The mayor said he proposed such legislation last year but council didn't act on it.
By DENISE DICK
VINDICATOR TRUMBULL STAFF
WARREN -- A Brighton Street man is joining a chorus of residents who want a tighter leash on the city's ordinance addressing vicious dogs.
Joe Peterson told council Wednesday one of his neighbors owns three Rottweilers that have attacked him, his wife and other neighbors. The post office stopped mail delivery last year because of the animals.
"We need to change the law on that," he said.
Earlier this week, the city's animal control officer, John Onatz, pulled a boy from a pit bull's jaws on Delaware Avenue Southwest. Police officers shot and killed the dog.
The attacks have prompted council members and the administration to resume discussions of strengthening the city's dog ordinance.

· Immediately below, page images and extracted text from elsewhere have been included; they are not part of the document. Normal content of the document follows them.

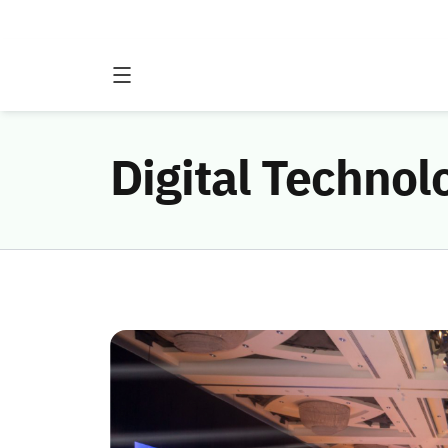
Digital Techno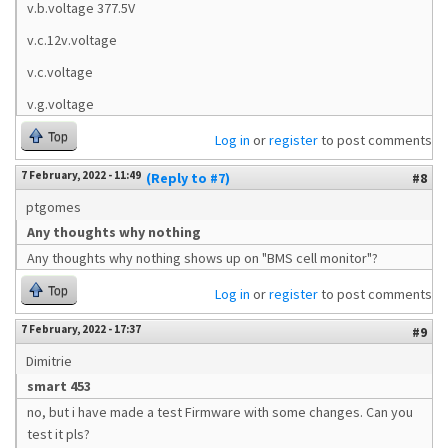
v.b.voltage 377.5V
v.c.12v.voltage
v.c.voltage
v.g.voltage
Top
Log in
or
register
to post comments
7 February, 2022 - 11:49
(Reply to #7)
#8
ptgomes
Any thoughts why nothing
Any thoughts why nothing shows up on "BMS cell monitor"?
Top
Log in
or
register
to post comments
7 February, 2022 - 17:37
#9
Dimitrie
smart 453
no, but i have made a test Firmware with some changes. Can you
test it pls?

Mayor Hank Angelo said he proposed legislation in July to strengthen the ordinance, listing the breeds that qualify as vicious.
"Of the 12 incidents we've had with dogs, nine of them were with pit bulls," he said.

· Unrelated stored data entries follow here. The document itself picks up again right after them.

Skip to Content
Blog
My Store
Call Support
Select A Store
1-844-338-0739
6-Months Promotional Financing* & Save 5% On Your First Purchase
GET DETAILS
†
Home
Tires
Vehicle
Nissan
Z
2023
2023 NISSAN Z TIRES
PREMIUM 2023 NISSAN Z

Insurance coverage: The ordinance also would have required owners of vicious dogs to increase their insurance coverage.
Council didn't act on the ordinance, Angelo said.
Law Director Greg Hicks obtained approval this week from the municipal court judges to enable Onatz to issue summonses to people Onatz witnesses violating the city's dog ordinances.

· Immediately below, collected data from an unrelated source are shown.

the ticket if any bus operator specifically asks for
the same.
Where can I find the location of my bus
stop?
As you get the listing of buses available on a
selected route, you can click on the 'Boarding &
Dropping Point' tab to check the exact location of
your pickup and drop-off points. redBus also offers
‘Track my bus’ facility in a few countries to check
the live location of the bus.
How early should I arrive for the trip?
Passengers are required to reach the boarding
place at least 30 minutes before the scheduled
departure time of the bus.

A summons directs the violator to appear in court. An arrest warrant may be issued for those who fail to appear.
Under the ordinance, a vicious dog, defined as one with a known propensity, tendency or disposition to attack unprovoked, must be confined.
"We are not taking lightly the seriousness of this," Hicks said.
Alford L. Novak, D-2nd, said he requested that Hicks seek the additional authority for Onatz.
Enforcement issue: Susan E. Hartman, D-7th, pointed out that it doesn't matter how strong the law is if there isn't sufficient personnel to enforce it. She's asked that money be included in the next appropriation to hire a part-time person to assist the animal control officer.
Council passed a resolution endorsing the Trumbull LifeLines 1-mill levy on the May 7 ballot.
Hartman cast the dissenting vote, saying she expected it to be on the agenda for first reading. She said she hadn't researched it sufficiently to recommend to her constituents that they support the levy.
LifeLines is the funding source for 23 agencies that provide substance abuse and mental health services to more than 29,000 county residents.
Voters rejected the levy in November, resulting in about $900,000 in cuts.